Howie spoke about letting go, which is a phrase that always arouses a faint anxiety, even if there’s nothing I can think of that needs letting go of. Let go! You mean, experience loss? That sounds very not fun.

Howie said that the only reliable refuge is the nature of our own minds, that the very awareness through which we perceive this or that—whether pleasant or unpleasant—is the Buddha. He shared Poonjaji’s quote: “You need the past and thoughts to suffer. You don’t need anything to be free.”  The person sitting next to me remarked afterward that he had found Howie’s talk “abstract,” which I could sympathize with. For the first 21 years I heard Howie say this kind of thing, I wondered, “What on earth is he even talking about?” But now this strikes me as concrete and literal, as very usable information.

I had the world’s most low-key 50th birthday. Tom, with whom I might have gone out to dinner, is away in Sacramento for a spell and C. was at a poetry event, so the blow-out celebration consisted of taking a shower, feeling tremendously sleepy, and receiving phone calls from Margaux, and David and Lisa. David and Lisa also sent a card, thus proving their excellence as friends once again. They were visiting Lisa’s parents at the time, so the signatories included “guest stars.” Lisa’s mother wrote, “Aging has its rewards. Be happy!” I liked that a lot. (David wrote, “Dude! Where did you park your forties?”)

I received some unwelcome news via phone this morning and hung up and noticed I felt sad and scared, which I feel quite a bit lately. You know, not for any particular reason or anything. Why, relationships are easy! However, extremely pleased to report that I’ve gotten so much dad-blasted practice with this lately, it’s getting noticeably easier to work with. I reminded myself to feel, not think, and asked myself repeatedly, “What do I feel?”

Being of a responsive nature, I told myself forthrightly and immediately, “Sad and scared!”

Being also of a helpful and investigative nature, I then asked myself, “Where do you feel that?”

“Here. And here.”

And, finally, being of a kindly and optimistic nature, I assured myself, “I’m positive that you have the ability to be with this feeling.”

Every time I started to think, “Here’s what needs to happen here. I’m going to do this, this and this. I’m not going to do that, that or that,” I caught it and told myself, “That’s the imaginary future. None of those actions can be taken or not taken in this very moment. Tell me, what do you feel right now?”

Then I went for a walk. It was such a beautiful day. I felt my feelings and mostly didn’t venture into the imaginary future. I appreciated that the very awareness that allowed me to distinguish one feeling from another is a dependable refuge—it has inherent qualities of peace, space and freedom. I even found that “let go” had a much more appealing ring to it than usual. It sounded positively musical and delicious, not gloomy and arduous. Let go!

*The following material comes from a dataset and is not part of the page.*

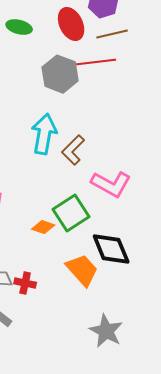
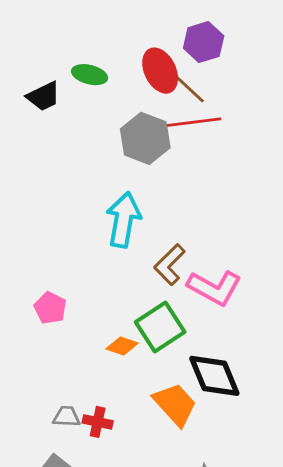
brown line: (112, 34) -> (187, 87), moved, turned 56
brown L-shape: (73, 150) -> (170, 265), moved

When I got home, there were no messages on the “answering machine.” This is like the voice mail aspect of an iPhone, but three dimensional in nature. It occurred to me that if, hypothetically, I did happen to have some sort of troublesome relationship and if, hypothetically, I found myself unwilling to continue in it, I might start to see that non-blinking light quite often, which has always been more than enough to cause me to rationalize away any problems: “Oh, well, it’s not that bad! Why, a good thing happened not a month ago!” Because: potential pain. I won’t be able to stand it if I feel sad or scared.

Well, I’m now positive I can easily feel sadness and scardedness. And you know how it feels to feel sad and scared? Besides sad and scared, it feels kind of good, at least after a while, because it feels good to steady the mind upon an object, even if that object is itself unpleasant. And it also feels good to have a conscious experience of being aware of something, whatever it may be, because the nature of consciousness is peaceful and joyful, as can potentially be experienced by anyone.

The longer I walked and the more I felt, the happier I became, and was finally so overcome by gratitude that I put my hands together and bowed, just there on the street, that holy spot.

When I got home, I listened to previews of Adele songs on Amazon. (The title of this post is a line from an Adele song.) Then it occurred to me: “Wait, could this possibly constitute wasting time?” But, no, it didn’t, because this is another thing Howie (more or less) said to do: appreciate Adele. I ended up buying four songs: “Rolling in the Deep,” “He Won’t Go,” “Right as Rain,” and one other, which I heard about five times in a row, and by the last time, I was sobbing my heart out, tears dripping down my shirt: “Melt My Heart to Stone.” Good song. Howie was right, as ever.

In the evening, C. and I walked clear to Ananda Fuara and had a very leisurely and agreeable dinner.